The agreement – for an initial two-year period - will see Citrosuco hold the exclusive licensing rights to GCT’s DCD process for the global orange juice and orange-related specialty ingredients market, GCT CEO Roy Henderson told FoodNavigator-USA.
"There are numerous benefits that the disruptor technology brings to the table, including increased yields, reduction in waste and new product development. However, due to the terms of the licensing agreement, the companies cannot be specific at this stage, suffice to say though, that the opportunities are endless and meaningful – for the manufacturer and, more importantly for the retailer and the end user.
"Generally speaking, the clients who are approaching GCT are interested in supplying the demand for better use of all of the available raw material to supply the global demand for more natural products that have greater nutrition."

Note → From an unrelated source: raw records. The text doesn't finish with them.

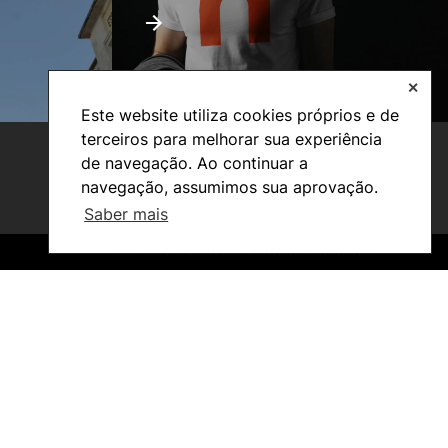
✕
Este website utiliza cookies próprios e de
terceiros para melhorar sua experiência
de navegação. Ao continuar a
navegação, assumimos sua aprovação.
Saber mais
©2026 Instituto Politécnico de Coimbra. Todos os direitos reservados.
©2026 Instituto Politécnico de Coimbra. Todos os direitos reservados.
Investigação e Projetos
Núcleos de Investigação
Laboratório ROBOCORP
Publicações
Redes
Arquivo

It’s like a large scale Vitamix without the blades
So what does a DCD machine do?
A DCD machine is a bit “like a large scale Vitamix without the blades that uses pressure and other physical forces that breakup the cellulose network that holds plant cells together,” explained Tim Avila, president of Systems Bioscience Inc - a California-based consultancy serving as the sole designated agent for GCT in North America.
“You could also think of it as a vortex, a bit like a Dyson vacuum cleaner.”
This enables manufacturers to create new, more nutritious foods and beverages, or produce existing products – such as orange juice - more cost-effectively without heat or chemicals, by delivering higher yields and reducing food waste at source, without denaturing the product, he said
So how does it work?
First, DCD breaks down plant matter – including insoluble fiber - into very small, micronized particles, so instead of pressing fruits and vegetables to extract the juice and being left with a ton of pulpy fibrous material, you could use the entire fruit, nut or vegetable (skin, pips and all), making for a better yield, no waste, and a ‘greener’ end product that retains the fiber and other nutrients in the whole plant, said Avila.
Applications range from nut and seed butters, vegetable sauces, gazpachos, babyfood, smoothies, and juices with far more fiber than regular juice. Similarly, DCD enables you to create chili sauce more quickly and cheaply by avoiding the need to ferment the chilies in brine or add vinegar to halt the fermentation process, he explained.
“Instead of leaving chilies to steep in brine to draw out the flavor, and then discarding the skins and seeds before using them in a sauce, you can push the whole chili (skin, seeds, stalks and all) through the disruptor at the same time as a brine solution, producing a raw chili sauce ready for consumption without the waste.
“The cells structures in the chilies are instantly opened, releasing the active compounds which are taken up into the brine solution, immediately infusing flavor.”
Citrosuco operates three processing plants in São Paulo, Brazil, and one facility in Florida, with a collective production capacity equivalent to 40%+ of the annual volume of orange juice produced and exported by Brazil.
It makes not-from-concentrate orange juice, frozen orange pulp and citrus pulp bran, frozen concentrated orange juice, citrus oil extracts, essences, and soluble orange solids extracted with water.
Second, the DCD process effectively liberates phytonutrients and makes them more bioavailable without denaturing them by using heat, chemicals or harsh mechanical processes, he said.
"Cellulose is being disintegrated to micron size; the phytochemicals are liberated so they can be more easily presented to the human gut and more accurately measured by chemical analysis yielding higher numbers on a certificate of analysis."
The majority of the projects we are busy with will achieve ROI within the first year/season
But how costly is it, and what level of interest has there been from the food and beverage industry?
The DCD machines cost "less than one million dollars with a likely ROI (return on investment) time of 18 months if you have a reasonable volume,” said Avila. "But this is highly dependent on volume and cost of goods flowing through machine."
Henderon at GCT added: "GCT has yet to be engaged in a project where we cannot see an amortization of the investment in less than the standard norm of three years. The majority of the projects we are busy with at present will achieve ROI within the first year/season. With wine manufacture it is 90 days."